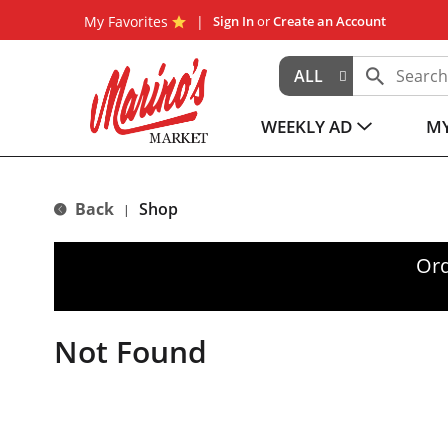
My Favorites
Sign In
or
Create an Account
ALL
WEEKLY AD
MY
Back
Shop
|
Ord
Not Found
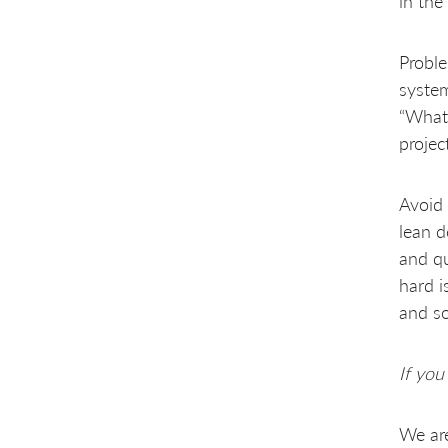
in the
Proble
system
“What 
projec
Avoid 
lean d
and qu
hard i
and so
If you
We are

### ABOUT THIS EXERCISE
Each line of the records above must be repeated exactly, but no picture belongs in the copy.

### ANSWER TO THE EXERCISE
My Favorites
Sign In
or
Create an Account
ALL
WEEKLY AD
MY
Back
Shop
|
Ord
Not Found
in the
Proble
system
“What 
projec
Avoid 
lean d
and qu
hard i
and so
If you
We are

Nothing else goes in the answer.